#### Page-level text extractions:
•••••
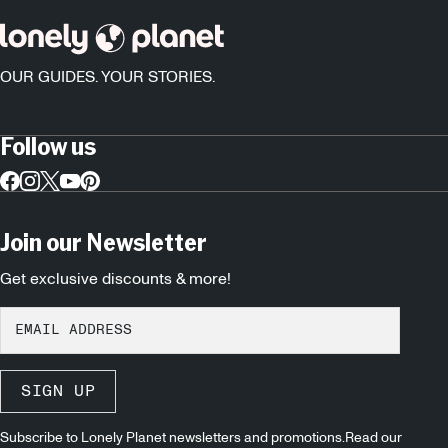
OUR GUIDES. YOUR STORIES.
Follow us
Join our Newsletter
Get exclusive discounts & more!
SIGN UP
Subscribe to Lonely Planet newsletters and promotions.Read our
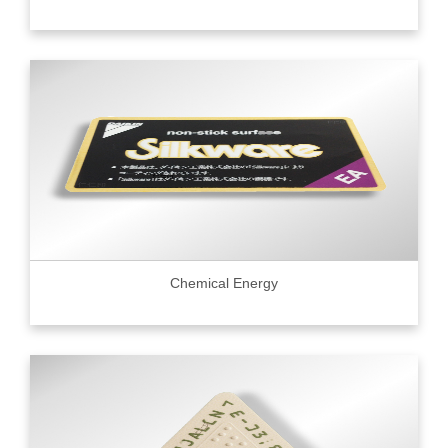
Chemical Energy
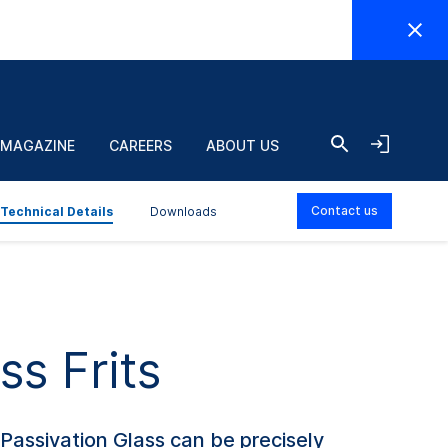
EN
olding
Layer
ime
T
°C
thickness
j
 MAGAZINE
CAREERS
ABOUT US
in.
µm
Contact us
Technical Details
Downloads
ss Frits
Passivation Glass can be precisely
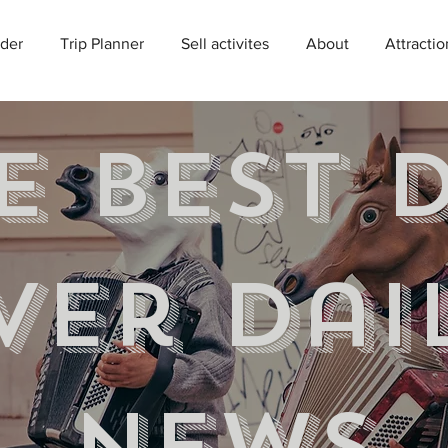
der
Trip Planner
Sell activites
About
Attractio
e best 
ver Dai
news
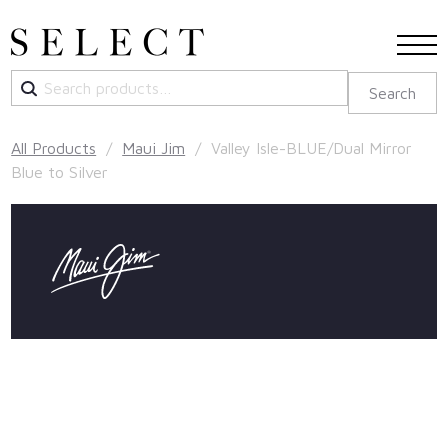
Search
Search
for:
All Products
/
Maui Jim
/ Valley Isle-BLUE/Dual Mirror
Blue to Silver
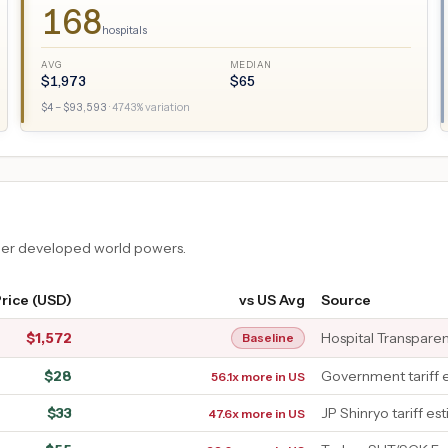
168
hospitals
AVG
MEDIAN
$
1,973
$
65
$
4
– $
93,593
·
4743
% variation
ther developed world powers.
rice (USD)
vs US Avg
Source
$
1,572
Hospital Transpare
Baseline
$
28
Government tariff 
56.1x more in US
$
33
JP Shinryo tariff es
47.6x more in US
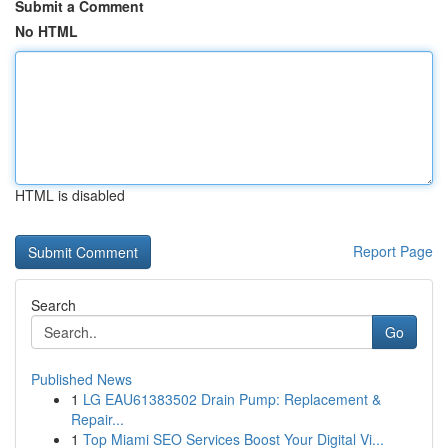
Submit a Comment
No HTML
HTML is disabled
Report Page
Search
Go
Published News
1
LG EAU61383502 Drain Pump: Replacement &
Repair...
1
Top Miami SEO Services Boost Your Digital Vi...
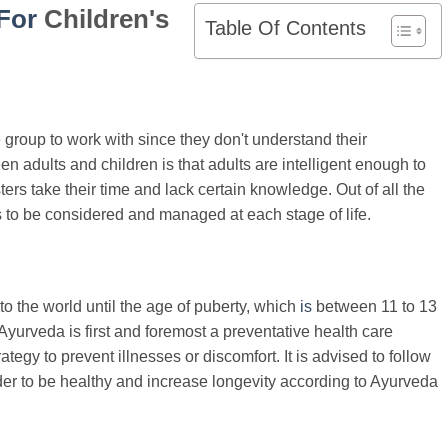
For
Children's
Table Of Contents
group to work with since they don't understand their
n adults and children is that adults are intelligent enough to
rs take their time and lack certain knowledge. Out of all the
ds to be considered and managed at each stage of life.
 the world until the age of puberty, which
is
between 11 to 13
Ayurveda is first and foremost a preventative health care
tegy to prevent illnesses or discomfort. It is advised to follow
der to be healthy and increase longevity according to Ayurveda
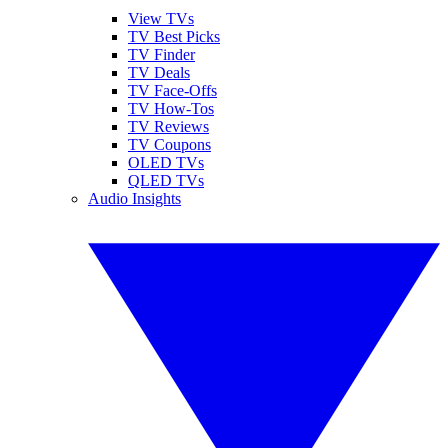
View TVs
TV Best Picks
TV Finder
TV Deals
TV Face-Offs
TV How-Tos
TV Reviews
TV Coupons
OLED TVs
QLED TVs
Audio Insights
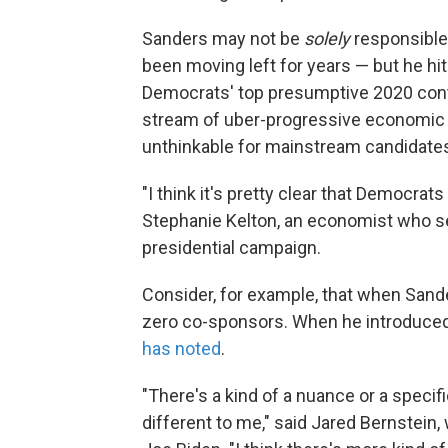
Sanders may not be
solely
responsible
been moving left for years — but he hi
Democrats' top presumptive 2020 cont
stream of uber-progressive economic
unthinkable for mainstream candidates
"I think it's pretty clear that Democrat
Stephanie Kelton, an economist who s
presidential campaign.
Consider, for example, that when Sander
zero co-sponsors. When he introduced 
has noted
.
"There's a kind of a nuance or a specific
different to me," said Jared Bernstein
•••••
#### WHAT IS BEING ASKED:
Filter the entries above down to the lines that hold the word "world", and copy those lines.

#### ANSWER TO THIS EXERCISE:
ther developed world powers.
 the world until the age of puberty, which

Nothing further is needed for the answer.